The trees were gifted to Washington DC in 1912 by the Japanese, who celebrate bloom time with spring festivals (hanami). This year the peak occurred in Kyoto on March 26, earlier than usual, as in the Mall. Bloom times have been recorded in Japan for 1,200 years. The date varied depending on when winter lost its grip, but on average stayed constant over centuries or rose slightly until the 19th century since when it has steadily advanced.
The ancient recorders of first blooms and shoots could not imagine why they should interest us today. But there are no more blazing signs of a warming planet than trees exploding in color. On March 28, Red Maple buds burst at Mechanicsburg, PA and Pawpaw at Gibsonville, NC, although Redbud is still dormant at Spring Hill, TN (already rose pink here in Williamsburg, VA). If you doubt our climate is changing, ask the trees.
The poem was inspired by thousands of wild daffodils blooming in woods around Ullswater in the Lake District of England in the spring of 1802. I imagine Wordsworth on horseback in a tightly-fitting frock coat, pantaloons and hessian boots, while his sister, Dorothy, rode side-saddle in a redingote and floppy hat. When he came to compose Daffodils two years later, he drew from her journal entry, though it was the remembrance that inspired a reviving experience:
They are pretty lines that schoolchildren have read ever since they were published. We love them because daffodils herald the joyous season when nature is reborn.
The yellow trumpets looked like a friendly crowd of people nodding and dancing as the pair rode past them on the lakeside path. In previous centuries, the woods and countryside almost everywhere were regarded as fearful places where highwaymen lurked and superstitious people believed goblins would trap an unwary traveler. But the poet was making a fresh and romantic connection with the spirit of nature, just as the cheerful days of spring follow the dark, northern winter. Wild plants, birds, and animals were not aliens after all, but fellow creatures that celebrate rebirth in their own ways, just as the Wordsworth family would at Eastertide in St. Oswald’s Church, a few steps from home in Grasmere.

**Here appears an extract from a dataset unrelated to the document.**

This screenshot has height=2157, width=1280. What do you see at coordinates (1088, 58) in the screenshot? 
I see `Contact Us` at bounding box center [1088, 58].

The Wordsworths lived during the Little Ice Age which began after the Medieval period and lasted until about 1850. A diarist of the time wrote that just three years earlier, “No vegetation in the fields, nor blossoms upon the fruit trees, on the 7th May, 1799. The skins of upwards of 10,000 lambs, which perished in the spring, were sold in this town. The weather was cold and wet all through the year.” The weather is particularly fickle in the Lake District, even by British standards, and then as now there was much variation from year-to-year: the years 1800 and 1802 were much warmer and drier. It’s hard to make sense of climate change from a few sample years, or predict what the next year will bring.
The month of March is a time when people living in the Northern Hemisphere look forward to the first blossoms on plants and trees. Unfortunately, the dates of blossoming have not been recorded as assiduously over the centuries as temperature (continuously logged in the UK from 1659), yet they are vital for monitoring whether seasons are changing and for anticipating impacts on agriculture. Phenology is the name of the science that records blooming and ripening times, and when animals migrate and start breeding. Think of cherry blossom in Washington DC and California poppies on the West Coast.
We mark this month on our calendar for planting in our veggie garden, or moving a coffee table outdoors or cleaning the barbecue grill. The natural world is no respecter of the calendar, but watches the auspicious cues of daylight and weather to make a more sophisticated calculus than an old farmer’s almanac. Project Budburst draws on this natural wisdom by recruiting citizen scientists across the United States to collect “phenophase” records of when the first buds burst, flowers open, and fruit ripens in their locality. As the database swells, an impression is gained of nature’s “sensibilities.”
Weeping cherry, Williamsburg VA (April 4, 2015)
Spring burst upon us suddenly up and down the eastern seaboard after a cruel winter. Our weeping cherry tree blossomed today like an Easter bridal veil, a full ten days later than after the mild winter of 2010. Likewise, the daffodils that are often finished before Easter, are today still bright and cheerful with only a few trumpets curling in the sunshine. Yet nature often fools us because bloom dates do not always conform to our perceptions of what the weather has been like or where climate is heading. As one of spring’s harbingers, daffodils will contribute to the unfolding of science, but will always provide “jocund company” for poetic hearts.